I'm honestly not sure why there is such a large discrepancy between the two unparallelized for-loops. I posted a question on this matter on Stack Overflow last year, but to date it has not received any satisfactory answers. If you happen to know wherein the difference lies, I'd much appreciate if you would let me know.
That's all for now. These are my four insights from playing around with parallelization in R. It is entirely possible that they contradict some well-known principles of parallel programming - I confess that I am almost completely ignorant about the literature on parallelization. Please let me know in the comments if you disagree with any of the points above or if you have counterexamples!
For more on parallelization in R, check out R bloggers!
doMc is only one of many many packages for parallelization in R.

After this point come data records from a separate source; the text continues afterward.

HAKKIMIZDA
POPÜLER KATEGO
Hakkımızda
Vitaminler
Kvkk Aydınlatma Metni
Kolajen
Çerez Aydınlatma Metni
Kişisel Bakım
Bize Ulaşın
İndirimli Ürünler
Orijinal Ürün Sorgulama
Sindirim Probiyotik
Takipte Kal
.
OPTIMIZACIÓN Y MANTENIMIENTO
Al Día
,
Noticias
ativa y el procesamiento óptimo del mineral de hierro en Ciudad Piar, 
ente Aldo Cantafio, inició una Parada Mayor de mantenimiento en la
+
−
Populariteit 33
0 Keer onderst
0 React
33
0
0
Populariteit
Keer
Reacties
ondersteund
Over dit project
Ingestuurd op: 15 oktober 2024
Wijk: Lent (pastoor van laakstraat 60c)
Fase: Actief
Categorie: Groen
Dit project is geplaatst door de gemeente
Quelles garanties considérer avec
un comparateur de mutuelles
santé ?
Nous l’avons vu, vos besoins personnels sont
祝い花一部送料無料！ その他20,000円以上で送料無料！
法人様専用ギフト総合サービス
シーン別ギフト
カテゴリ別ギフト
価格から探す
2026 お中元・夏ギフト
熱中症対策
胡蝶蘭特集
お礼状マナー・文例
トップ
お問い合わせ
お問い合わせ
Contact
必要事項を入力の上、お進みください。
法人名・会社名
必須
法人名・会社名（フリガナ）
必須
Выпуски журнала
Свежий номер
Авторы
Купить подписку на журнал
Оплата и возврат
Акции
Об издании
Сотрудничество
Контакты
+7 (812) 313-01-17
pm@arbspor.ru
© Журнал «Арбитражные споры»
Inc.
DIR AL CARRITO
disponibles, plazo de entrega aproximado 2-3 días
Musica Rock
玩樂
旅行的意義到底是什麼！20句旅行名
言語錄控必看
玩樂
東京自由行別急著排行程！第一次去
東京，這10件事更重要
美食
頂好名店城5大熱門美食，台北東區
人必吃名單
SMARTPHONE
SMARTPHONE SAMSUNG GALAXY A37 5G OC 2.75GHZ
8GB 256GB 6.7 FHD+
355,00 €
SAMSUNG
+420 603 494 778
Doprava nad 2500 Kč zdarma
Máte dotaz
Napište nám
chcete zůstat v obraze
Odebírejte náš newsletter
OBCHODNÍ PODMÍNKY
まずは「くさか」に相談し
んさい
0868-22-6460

I haven't looked into the code of "foreach" but is the returned list actually preallocated to the the loop size (i.e. numeric("list", 100)) or is it grown in each step (i.e. list()), which would slow things down considerably?
ReplyDeleteCheers,
Andrej
That could be it actually! I would however expect the people at Revolution Analytics (who wrote foreach) to know R well enough to properly allocate a correctly sized list... Hmm. I'll have to look into the code for foreach more closely!
DeleteI looked at some very important and to maintain the length of the strength you are looking for on your websitehttps://360digitmg.com/course/certification-program-in-data-science
ReplyDeleteThis is a great post I saw thanks to sharing. I really want to hope that you will continue to share great posts in the future.
ReplyDeleteartificial intelligence course in noida
Its most perceptibly horrendous piece was that the item just worked spasmodically and the data was not exact. You unmistakably canot confront anyone about what you have found if the information isn't right.
ReplyDeletetraining provider in malaysia
I’ve read some good stuff here. Definitely worth bookmarking for revisiting. I surprise how much effort you put to create such a great informative website.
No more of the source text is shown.